Conductor Dirk Brossé was out to charm his new audience Sunday in his first Kimmel Center subscription concert since becoming music director of Chamber Orchestra of Philadelphia. He addressed listeners with a lightness and humor one couldn't expect from predecessor Ignat Solzhenitsyn, and dedicated his new composition, Fanfare for Philadelphia, directly to them.
His music making, though, was anything but ingratiatingly safe. Seat belts were warranted for Mozart's Symphony No. 41 - not just for all the unexpected left turns and dramatic braking, but to keep you from leaving during his long, dramatic pauses.

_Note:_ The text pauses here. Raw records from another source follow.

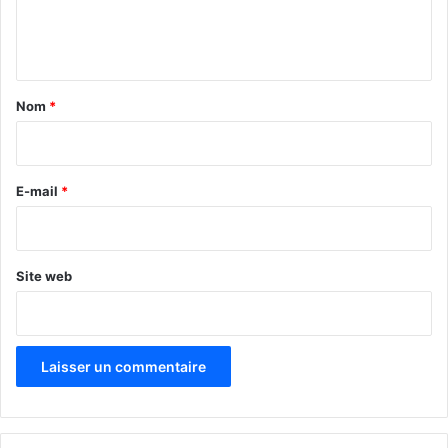
e
n
t
a
Nom
*
i
r
e
E-mail
*
*
Site web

I exaggerate to make a point: Brossé's audiences are dealing with an individualistic, slightly eccentric personality, a description that comes with more hope than judgment. His interventionist approach to Mozart isn't unprecedented in Europe - much-discussed Mozart specialist René Jacobs has more extreme tempo shifts - but is new to this community. Those who parted company with ex-Philadelphia Orchestra music director Christoph Eschenbach's use of Luftpausen - air breaks - might have a bigger problem with Brossé's similar tendencies, which come not from Eschenbach's pre-World War II Wilhelm Furtwangler tradition but up-to-date notions of historically informed performance.